14 de Setembro. 10h45min

     Talvez realmente tenha sido eu quem tenha feito tudo aquilo. Não conscientemente, digo. Quem sabe uma força das trevas não tenha se apoderado de mim e então utilizado da pior magia negra para que tudo aquilo acontecesse?
     A psicóloga da escola ainda me analisava calmamente, anotando de vez em quando as expressões que apareciam no meu rosto, já que esse era todo o material que conseguia a dar. Desde que ela cogitara a idéia de que eu poderia ser bipolar, um monte de idéias confusas começaram a aparecer. E desde então calei a boca, e fiquei ali refletindo. 
     — E então, Alice? — pisquei os olhos e a fitei. — É uma possibilidade?
     — Sim... — respondi bem baixinho, porém ela com certeza havia ouvido.
     — Bem, infelizmente teremos que fazer alguns exames para comprovar o diagnóstico. Como a maioria dos... incidentes... ocorreram após o sol se por, acredito que deveríamos gravá-la dormindo ou algo assim. — Fiz uma careta.
     — E a minha privacidade? — a mulher sorriu, abaixando a prancheta mas mesmo assim não consegui ler nada que ela havia escrito.
     — Não se preocupe com isso. — bufei, cruzando os braços e fechando as pernas. Ela voltou a escrever calmamente, sem voltar com os olhos para a minha direção.
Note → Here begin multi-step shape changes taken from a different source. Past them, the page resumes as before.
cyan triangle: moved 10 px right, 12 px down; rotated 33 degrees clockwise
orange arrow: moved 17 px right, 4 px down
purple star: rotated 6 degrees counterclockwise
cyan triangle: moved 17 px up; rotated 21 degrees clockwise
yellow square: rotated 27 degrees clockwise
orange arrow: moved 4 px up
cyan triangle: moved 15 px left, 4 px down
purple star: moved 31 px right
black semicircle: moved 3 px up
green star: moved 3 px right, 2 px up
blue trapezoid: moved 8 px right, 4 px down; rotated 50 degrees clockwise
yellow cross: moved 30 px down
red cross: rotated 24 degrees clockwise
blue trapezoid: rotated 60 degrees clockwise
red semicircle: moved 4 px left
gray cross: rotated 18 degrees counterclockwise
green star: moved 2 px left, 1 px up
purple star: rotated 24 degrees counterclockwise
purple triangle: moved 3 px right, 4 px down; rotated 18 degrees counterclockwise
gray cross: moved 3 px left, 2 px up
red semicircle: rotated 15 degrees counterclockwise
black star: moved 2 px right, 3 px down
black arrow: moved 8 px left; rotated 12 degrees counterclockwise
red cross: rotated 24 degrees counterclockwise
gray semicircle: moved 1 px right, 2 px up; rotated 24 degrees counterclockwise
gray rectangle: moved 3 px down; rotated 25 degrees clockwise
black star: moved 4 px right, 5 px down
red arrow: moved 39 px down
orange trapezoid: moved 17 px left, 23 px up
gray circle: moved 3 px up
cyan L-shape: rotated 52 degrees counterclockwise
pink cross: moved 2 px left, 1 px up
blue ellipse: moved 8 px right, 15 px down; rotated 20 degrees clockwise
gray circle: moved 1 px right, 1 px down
     — Posso ir agora? — A psicóloga sorriu e levantou os olhos. 
     — Sim, pode.

     Para começar, aquilo parecia ser tudo muito sem sentido. Pra que eu mataria meu gato? Será que subconscientemente eu o odiava e não havia percebido isso ainda? Ou talvez ele realmente tenha morrido de morte natural. Talvez. Continuei a caminhar devagar, na direção do meu armário e então o abrindo quando chego. O corredor inteiro estava vazio, o que era uma coisa boa, já que ainda faltavam alguns minutos para o sinal do intervalo bater e as pessoas saíssem para a cantina. Seria a primeira da fila pela primeira vez na minha vida! Isso era tipo um marco histórico para mim ou algo do tipo. Poderia escolher a mesa que quisesse para sentar, inclusive a mesa dos populares. E acho que é isso mesmo o que vou fazer.
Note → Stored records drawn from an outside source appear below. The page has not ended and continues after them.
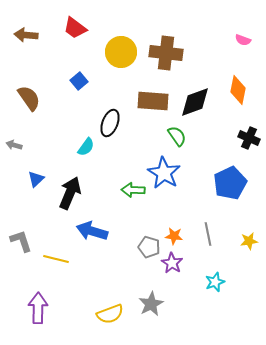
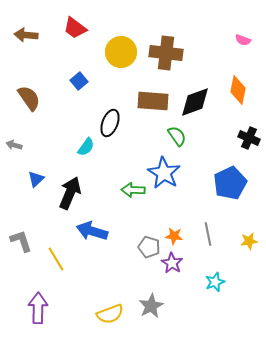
yellow line: rotated 45 degrees clockwise
gray star: moved 2 px down
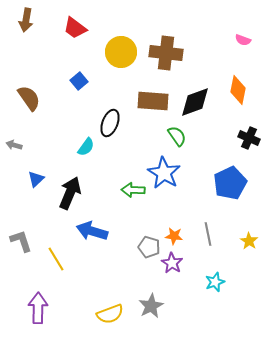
brown arrow: moved 15 px up; rotated 85 degrees counterclockwise
yellow star: rotated 30 degrees counterclockwise
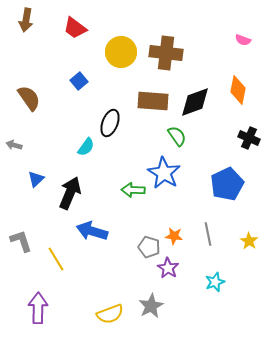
blue pentagon: moved 3 px left, 1 px down
purple star: moved 4 px left, 5 px down
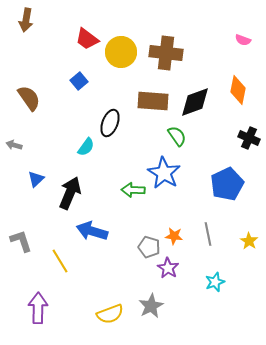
red trapezoid: moved 12 px right, 11 px down
yellow line: moved 4 px right, 2 px down
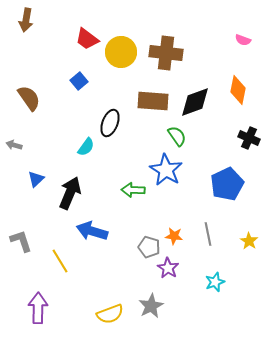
blue star: moved 2 px right, 3 px up
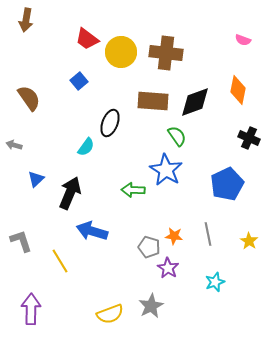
purple arrow: moved 7 px left, 1 px down
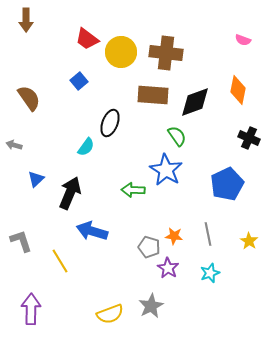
brown arrow: rotated 10 degrees counterclockwise
brown rectangle: moved 6 px up
cyan star: moved 5 px left, 9 px up
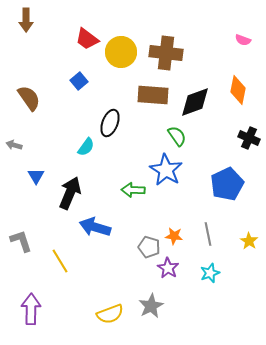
blue triangle: moved 3 px up; rotated 18 degrees counterclockwise
blue arrow: moved 3 px right, 4 px up
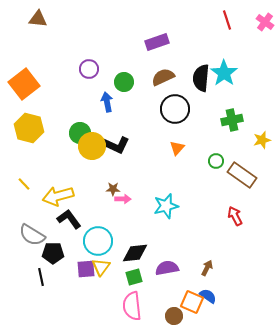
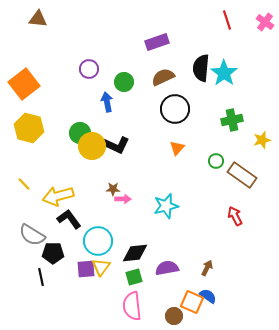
black semicircle at (201, 78): moved 10 px up
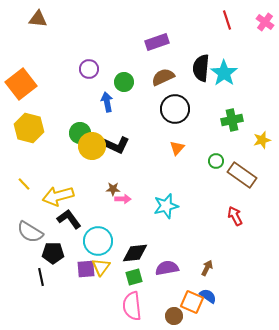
orange square at (24, 84): moved 3 px left
gray semicircle at (32, 235): moved 2 px left, 3 px up
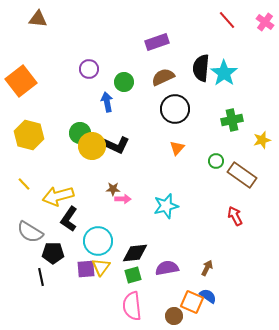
red line at (227, 20): rotated 24 degrees counterclockwise
orange square at (21, 84): moved 3 px up
yellow hexagon at (29, 128): moved 7 px down
black L-shape at (69, 219): rotated 110 degrees counterclockwise
green square at (134, 277): moved 1 px left, 2 px up
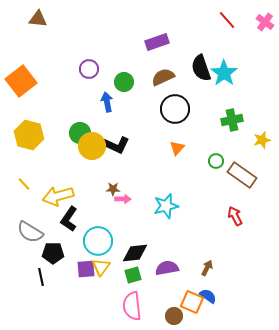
black semicircle at (201, 68): rotated 24 degrees counterclockwise
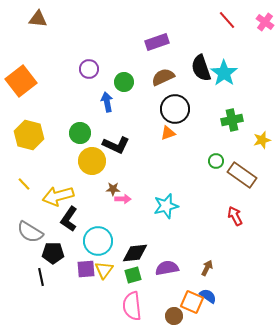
yellow circle at (92, 146): moved 15 px down
orange triangle at (177, 148): moved 9 px left, 15 px up; rotated 28 degrees clockwise
yellow triangle at (101, 267): moved 3 px right, 3 px down
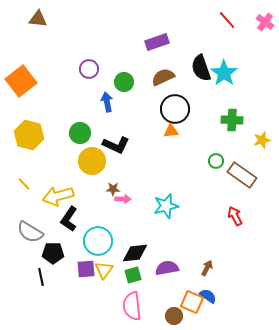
green cross at (232, 120): rotated 15 degrees clockwise
orange triangle at (168, 133): moved 3 px right, 2 px up; rotated 14 degrees clockwise
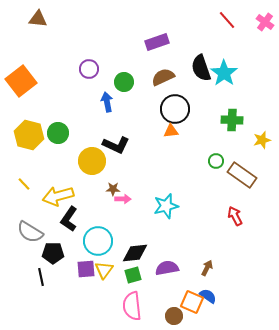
green circle at (80, 133): moved 22 px left
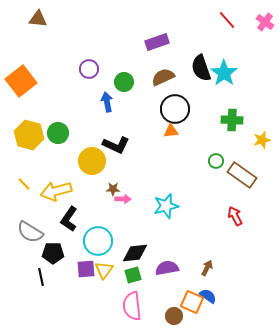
yellow arrow at (58, 196): moved 2 px left, 5 px up
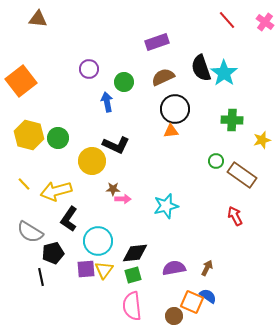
green circle at (58, 133): moved 5 px down
black pentagon at (53, 253): rotated 15 degrees counterclockwise
purple semicircle at (167, 268): moved 7 px right
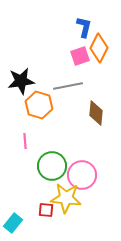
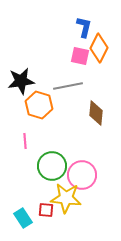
pink square: rotated 30 degrees clockwise
cyan rectangle: moved 10 px right, 5 px up; rotated 72 degrees counterclockwise
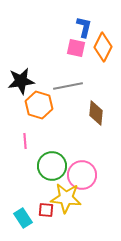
orange diamond: moved 4 px right, 1 px up
pink square: moved 4 px left, 8 px up
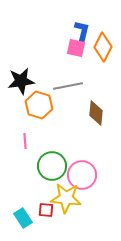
blue L-shape: moved 2 px left, 4 px down
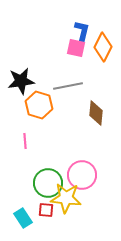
green circle: moved 4 px left, 17 px down
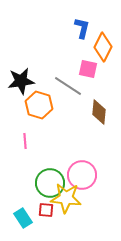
blue L-shape: moved 3 px up
pink square: moved 12 px right, 21 px down
gray line: rotated 44 degrees clockwise
brown diamond: moved 3 px right, 1 px up
green circle: moved 2 px right
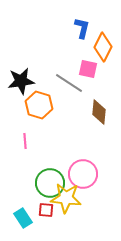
gray line: moved 1 px right, 3 px up
pink circle: moved 1 px right, 1 px up
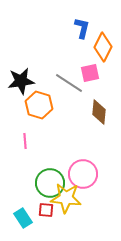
pink square: moved 2 px right, 4 px down; rotated 24 degrees counterclockwise
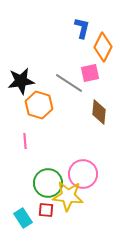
green circle: moved 2 px left
yellow star: moved 2 px right, 2 px up
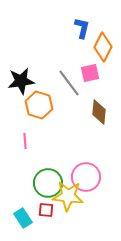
gray line: rotated 20 degrees clockwise
pink circle: moved 3 px right, 3 px down
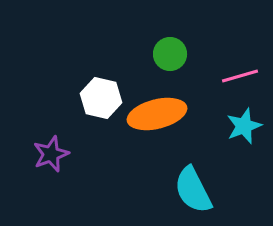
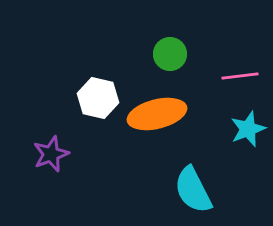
pink line: rotated 9 degrees clockwise
white hexagon: moved 3 px left
cyan star: moved 4 px right, 3 px down
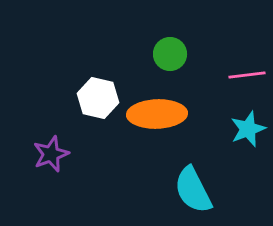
pink line: moved 7 px right, 1 px up
orange ellipse: rotated 12 degrees clockwise
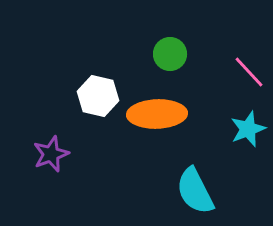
pink line: moved 2 px right, 3 px up; rotated 54 degrees clockwise
white hexagon: moved 2 px up
cyan semicircle: moved 2 px right, 1 px down
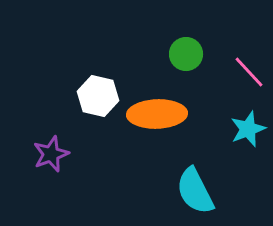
green circle: moved 16 px right
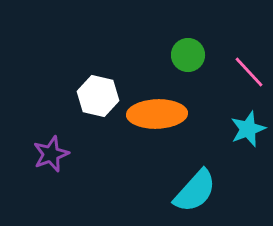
green circle: moved 2 px right, 1 px down
cyan semicircle: rotated 111 degrees counterclockwise
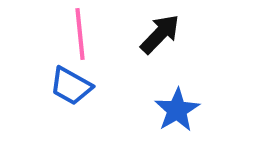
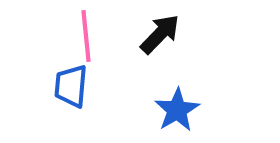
pink line: moved 6 px right, 2 px down
blue trapezoid: rotated 66 degrees clockwise
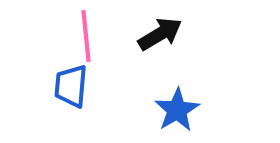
black arrow: rotated 15 degrees clockwise
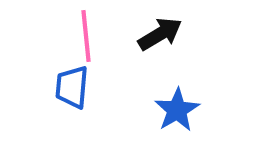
blue trapezoid: moved 1 px right, 1 px down
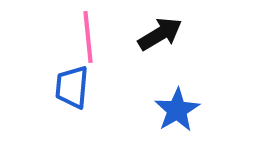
pink line: moved 2 px right, 1 px down
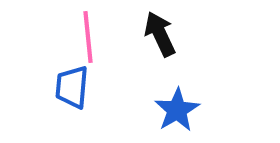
black arrow: rotated 84 degrees counterclockwise
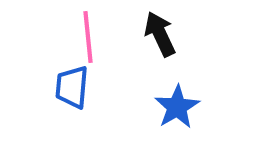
blue star: moved 3 px up
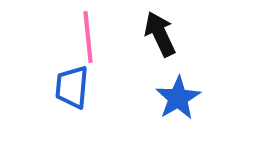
blue star: moved 1 px right, 9 px up
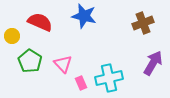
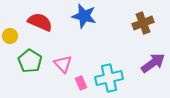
yellow circle: moved 2 px left
purple arrow: rotated 25 degrees clockwise
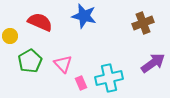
green pentagon: rotated 10 degrees clockwise
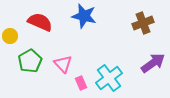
cyan cross: rotated 24 degrees counterclockwise
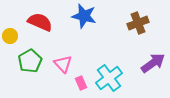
brown cross: moved 5 px left
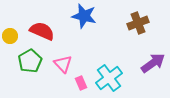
red semicircle: moved 2 px right, 9 px down
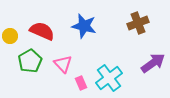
blue star: moved 10 px down
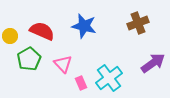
green pentagon: moved 1 px left, 2 px up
     Fechei o armário com um baque, após guardas os livros e cadernos que não iria mais utilizar e fui correndo até a lanchonete, tendo a felicidade de constatar que ela realmente estava vazia. Fui até a fila e então a mulher da cantina me encarou com aquele olhar de o-que-você-está-fazendo-aqui.
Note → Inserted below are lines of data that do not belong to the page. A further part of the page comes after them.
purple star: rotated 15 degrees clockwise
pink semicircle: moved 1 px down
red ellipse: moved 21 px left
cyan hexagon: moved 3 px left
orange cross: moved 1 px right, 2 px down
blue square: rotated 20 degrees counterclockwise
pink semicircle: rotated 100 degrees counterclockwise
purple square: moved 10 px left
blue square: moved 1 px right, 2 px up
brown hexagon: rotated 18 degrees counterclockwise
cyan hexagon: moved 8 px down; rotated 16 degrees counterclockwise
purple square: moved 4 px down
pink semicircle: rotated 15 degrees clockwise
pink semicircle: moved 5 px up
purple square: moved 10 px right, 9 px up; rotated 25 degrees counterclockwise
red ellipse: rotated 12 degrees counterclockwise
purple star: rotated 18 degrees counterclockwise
     — Estava na psicóloga. — a mulher tentou encontrar alguma prova de que estava mentindo, mas não conseguiu. Peguei um sanduiche de peito de peru, um suco de laranja que ainda estava gelado e... Meus olhos se arregalaram. Pizza! Pizza! PIZZA! Corri até o local, me esquecendo de que estava sozinha e pedi seis pedaços bem gordos, que a mulher loira com a toquinha bem estranha graças à uma estranha força paranormal fez. Então veio a melhor parte, aham. Paguei as coisas e então fui até a mesa número sete, também chamada de a-mesa-dos-populares. Quando me sentei praticamente senti um poder tomando conta de mim, e foi aí que o sinal tocou. Demoraram quinze segundos até que as portas se abrissem e um monte de cara altos que saíram da educação física entrassem correndo. Beatriz Karph veio logo atrás, despreocupada, até que seus olhos me encontraram por acaso. E ela ficou paralisada. Pisquei um olho e então o abaixei, ao mesmo tempo em que o segundo grito histérico do ano aconteceu. Infelizmente não saindo da boca daquela morena estúpida.